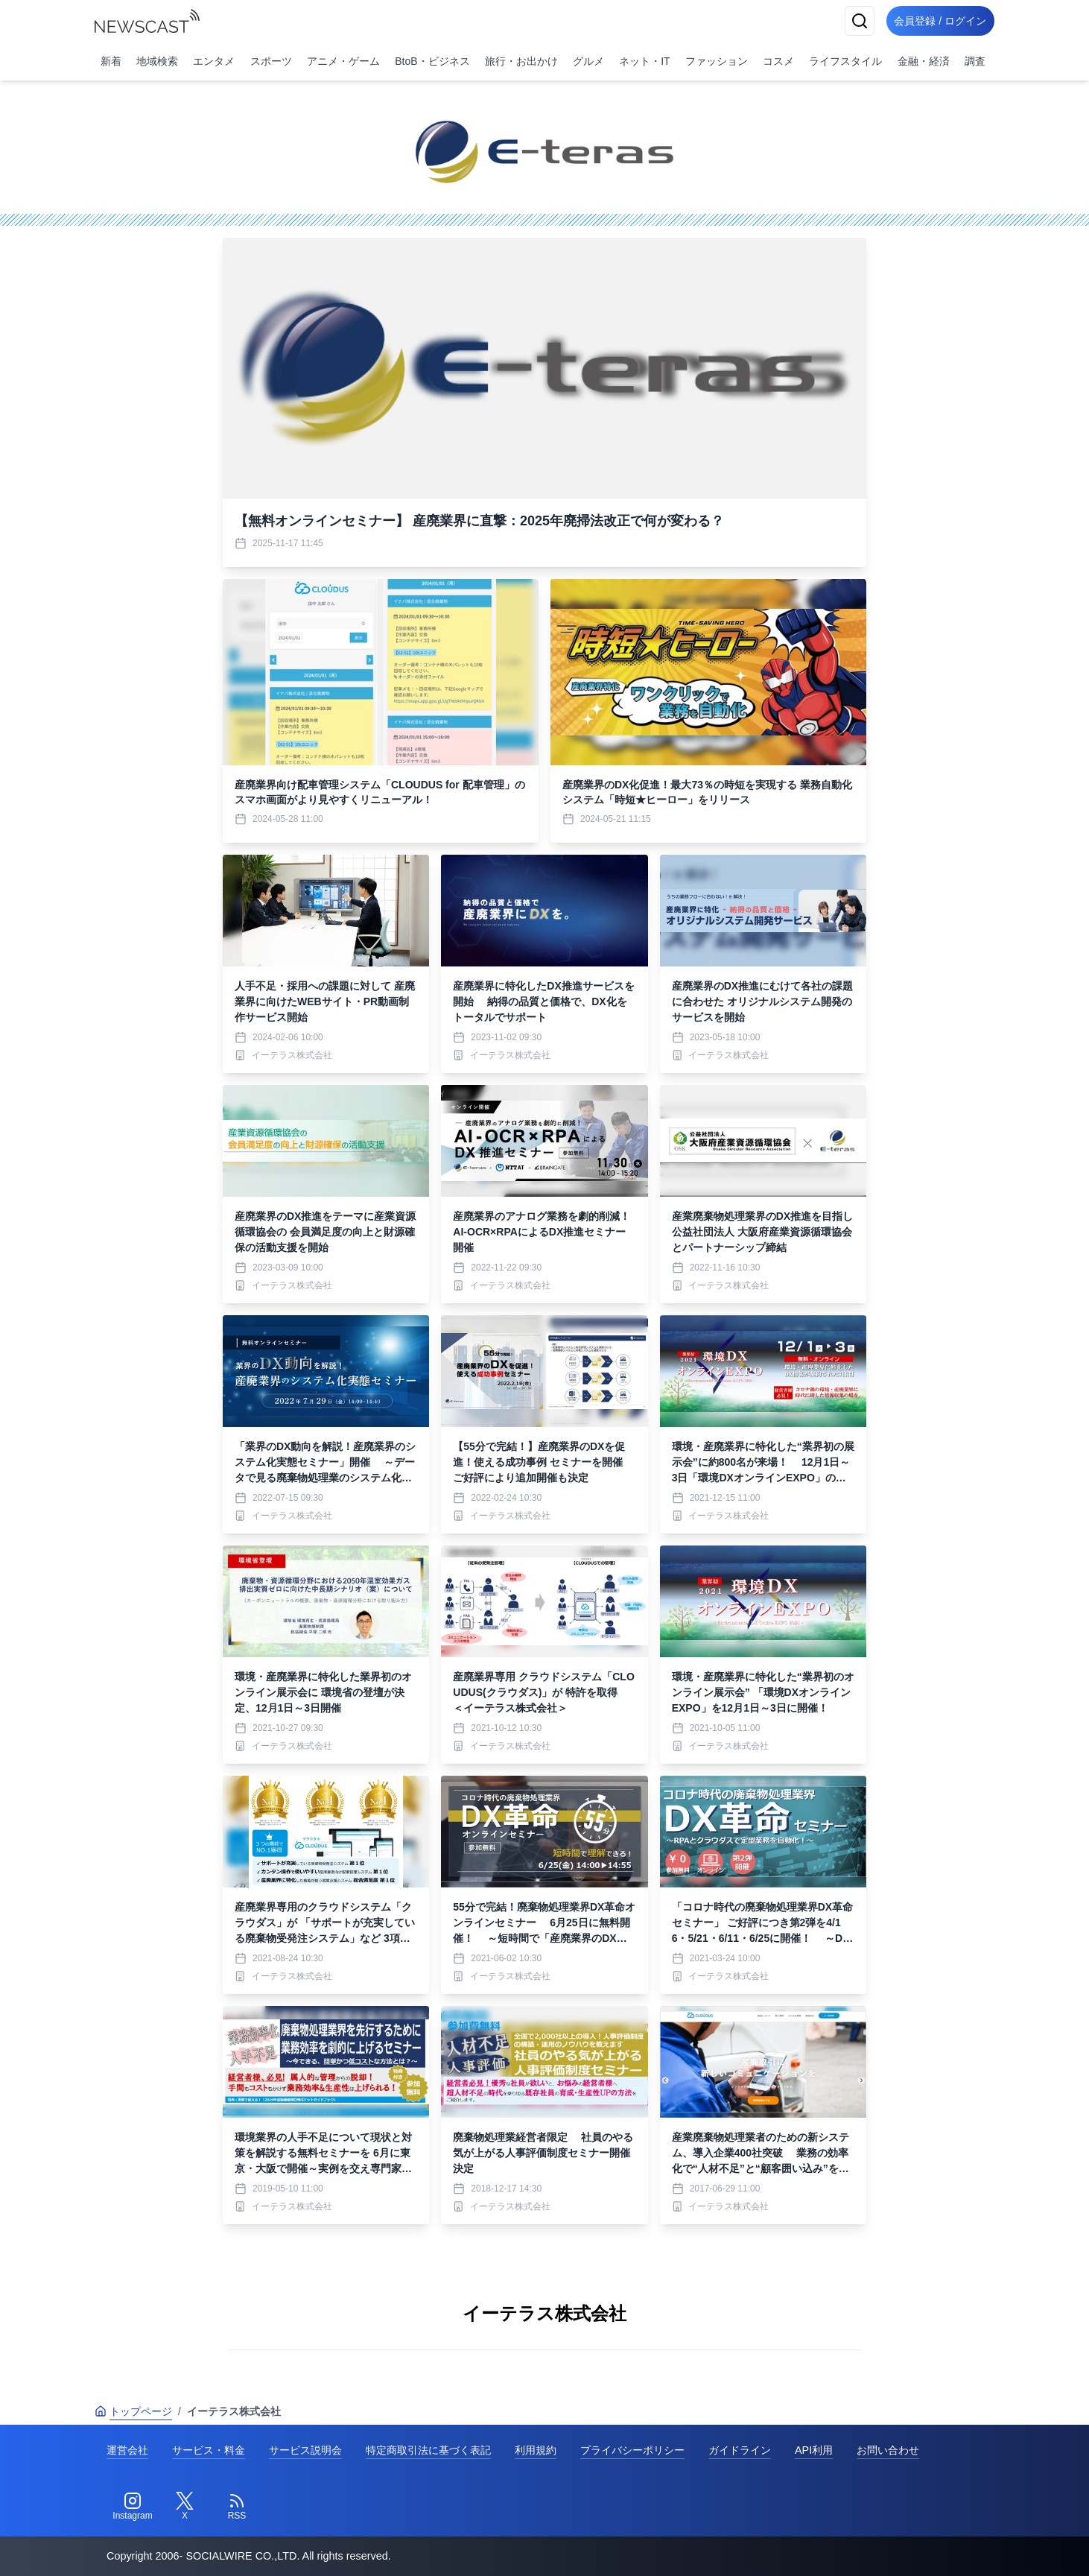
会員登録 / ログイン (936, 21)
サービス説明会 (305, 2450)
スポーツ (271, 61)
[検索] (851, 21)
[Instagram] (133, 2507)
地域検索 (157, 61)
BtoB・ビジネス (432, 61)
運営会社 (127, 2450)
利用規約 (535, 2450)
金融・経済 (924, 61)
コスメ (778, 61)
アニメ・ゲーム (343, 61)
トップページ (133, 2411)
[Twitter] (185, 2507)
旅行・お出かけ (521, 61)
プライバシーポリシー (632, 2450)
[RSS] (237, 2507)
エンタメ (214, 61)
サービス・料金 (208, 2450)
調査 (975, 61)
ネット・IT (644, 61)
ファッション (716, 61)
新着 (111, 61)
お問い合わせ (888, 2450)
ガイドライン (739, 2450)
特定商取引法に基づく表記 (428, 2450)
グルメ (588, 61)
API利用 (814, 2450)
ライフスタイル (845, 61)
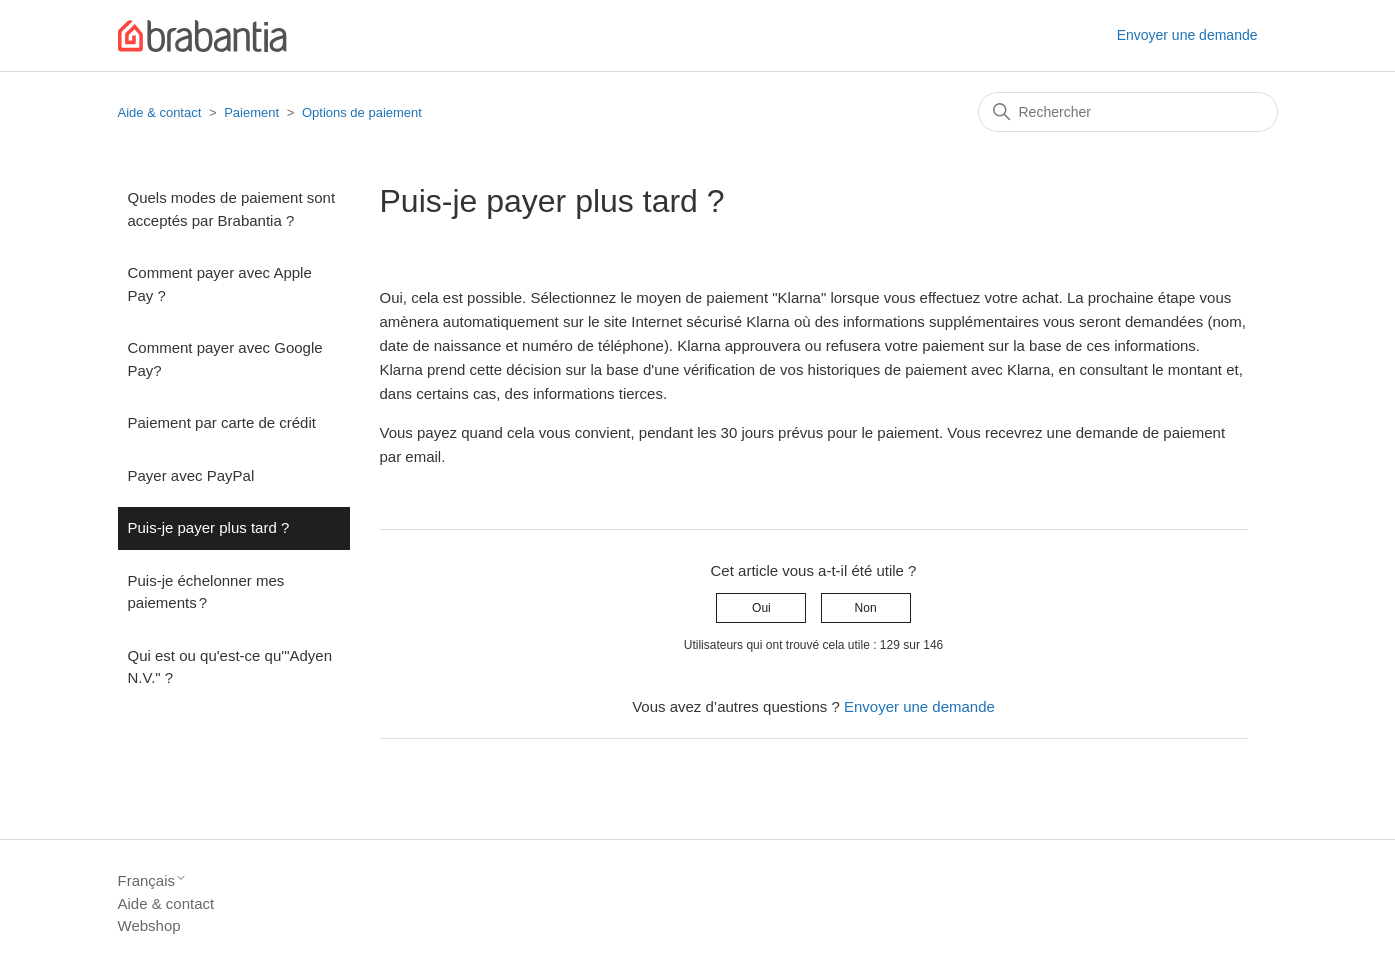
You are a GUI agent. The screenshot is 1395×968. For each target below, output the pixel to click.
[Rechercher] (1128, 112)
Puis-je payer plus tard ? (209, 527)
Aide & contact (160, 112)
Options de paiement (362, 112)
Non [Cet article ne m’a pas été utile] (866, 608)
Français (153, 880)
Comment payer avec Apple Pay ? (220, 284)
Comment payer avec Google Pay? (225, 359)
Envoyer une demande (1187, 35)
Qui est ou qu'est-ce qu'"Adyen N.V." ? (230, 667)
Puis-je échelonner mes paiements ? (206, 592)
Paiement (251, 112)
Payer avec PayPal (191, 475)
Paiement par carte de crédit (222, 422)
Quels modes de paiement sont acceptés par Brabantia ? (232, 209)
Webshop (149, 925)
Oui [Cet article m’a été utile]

**What the task requires:** Scan the entries for lines holding the string "article", then copy every one of them.

**Response to this exercise:**
Non [Cet article ne m’a pas été utile] (866, 608)
Oui [Cet article m’a été utile]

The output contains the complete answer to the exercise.